A simple sentence describes the combiner component's role: reduce map task output, reduce the number of reduce tasks, and thus reduce network load

Working mechanism:

Map task allows a summary operation to be performed locally before submitting to Reduce task, that is, combiner component. Combiner component behaves the same way as Reduce, receiving key/values and producing key/value output.

Note:

The output of combiner is the input of reduce.

If the combiner is pluggable, then the combiner must not change the final result.

3. Combiner is an optimization component, but it can not be used everywhere, so combiner can only be used for scenarios where the input and output key/value types of reduce are completely consistent and do not affect the final result.

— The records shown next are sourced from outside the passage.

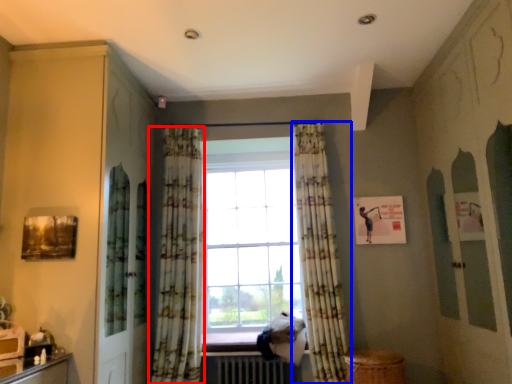 Question: Which object is closer to the camera taking this photo, curtain (highlighted by a red box) or curtain (highlighted by a blue box)?

Choices:
 (A) curtain
 (B) curtain

Answer: (B) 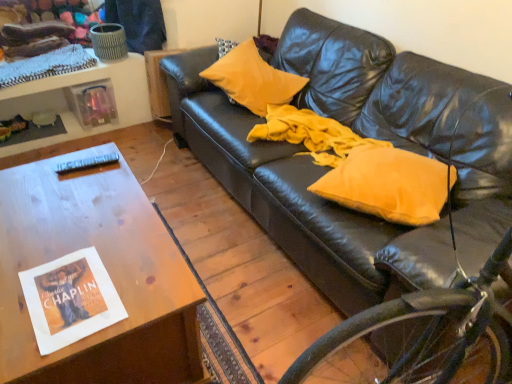 I want to click on free spot to the right of black plastic remote control at upper left, so click(111, 170). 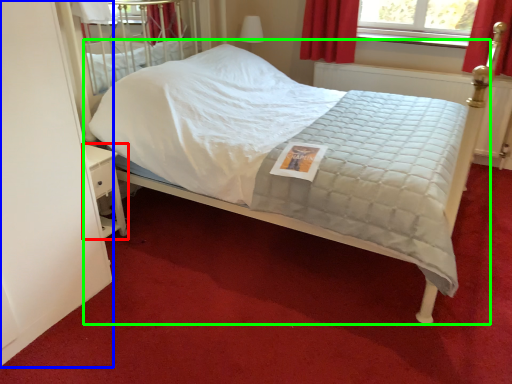 Question: Based on their relative distances, which object is nearer to nightstand (highlighted by a red box)? Choose from screen door (highlighted by a blue box) and bed (highlighted by a green box).

Choices:
 (A) screen door
 (B) bed

Answer: (A) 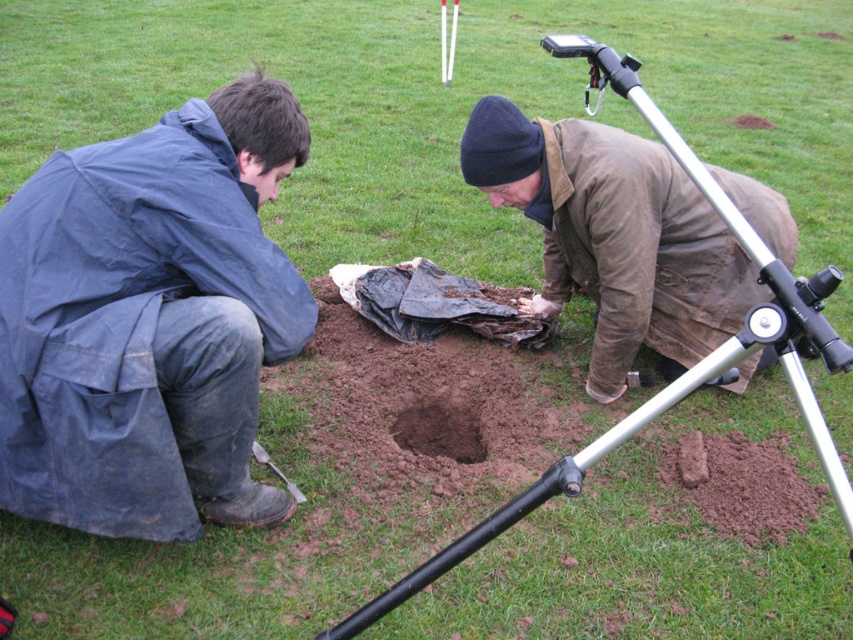 You are a photographer trying to capture both the brown leather jacket at center and the black plastic video camera at upper center in a single frame. Based on their sizes, which object will appear larger in the photo?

Example: WordCount program, by counting the number of times each word appears, we can first through the Map task local summary (Combiner), and then the summary results to Reduce, complete each Map task there is the same KEY data for a total summary, Figure:

Combiner code:

Combiner class, directly open Combiner class source code is directly inherited Reducer class, so we can directly inherit Reducer class, and finally specify the Combiner class we define when submitting

package com.itheima.hadoop.mapreduce.combiner;import java.io.IOException;import org.apache.hadoop.io.LongWritable;import org.apache.hadoop.io.Text;import org.apache.hadoop.mapreduce.Reducer;public class WordCountCombiner extends Reducer { @Override protected void reduce(Text key, Iterable values, Context context) throws IOException, InterruptedException { long count = 0 ; for (LongWritable value : values) { count += value.get(); } context.write(key, new LongWritable(count)); }}

Mapper class:

package com.itheima.hadoop.mapreduce.mapper;import org.apache.hadoop.io.LongWritable;import org.apache.hadoop.io.Text;import org.apache.hadoop.mapreduce.Mapper;public class WordCountCombinerMapper extends Mapper { public void map(LongWritable key, Text value, Context context) throws java.io.IOException, InterruptedException { String line = value.toString(); //Get a line of data String[] words = line.split(" "); //Get individual words for (String word : words) { //Write each word out context.write(new Text(word), new LongWritable(1)); } }}

Driving class:

package com.itheima.hadoop.drivers;import org.apache.hadoop.conf.Configuration;import org.apache.hadoop.conf.Configured;import org.apache.hadoop.fs.Path;import org.apache.hadoop.io.LongWritable;import org.apache.hadoop.io.Text;import org.apache.hadoop.mapreduce.Job;import org.apache.hadoop.mapreduce.lib.input.FileInputFormat;import org.apache.hadoop.mapreduce.lib.output.FileOutputFormat;import org.apache.hadoop.util.Tool;import com.itheima.hadoop.mapreduce.combiner.WordCountCombiner;import com.itheima.hadoop.mapreduce.mapper.WordCountCombinerMapper;public class WordCountCombinerDriver extends Configured implements Tool{ @Override public int run(String[] args) throws Exception { /** * Submit Quintet: * 1. Generating operations * 2. Specify MAP/REDUCE * 3. Specify MAPREDUCE output data type * 4. Specify the route * 5. Submit the assignment */ Configuration conf = new Configuration(); Job job = Job.getInstance(conf); job.setJarByClass(WordCountCombinerDriver.class); job.setMapperClass(WordCountCombinerMapper.class); /** * Middle episode here: combiner component ***/ job.setCombinerClass(WordCountCombiner.class); /** * Middle episode here: combiner component ***/ //reduce logic is consistent with combiner logic and combiner is a subclass of reduce job.setReducerClass(WordCountCombiner.class); job.setMapOutputKeyClass(Text.class); job.setMapOutputValueClass(LongWritable.class); job.setOutputKeyClass(Text.class); job.setOutputValueClass(LongWritable.class); FileInputFormat.setInputPaths(job, new Path(args[0])); FileOutputFormat.setOutputPath(job, new Path(args[1])); return job.waitForCompletion(true) ? 0 : 1; }}

Main category:

package com.itheima.hadoop.runner;import org.apache.hadoop.util.ToolRunner;import com.itheima.hadoop.drivers.WordCountCombinerDriver;public class WordCountCombinerRunner { public static void main(String[] args) throws Exception { int res = ToolRunner.run(new WordCountCombinerDriver(), args); System.exit(res); }}

Run Results:

At this point, the study of "how to use MR program component combiner" is over, hoping to solve everyone's doubts. Theory and practice can better match to help everyone learn, go and try it! If you want to continue learning more relevant knowledge, please continue to pay attention to the website, Xiaobian will continue to strive to bring more practical articles for everyone!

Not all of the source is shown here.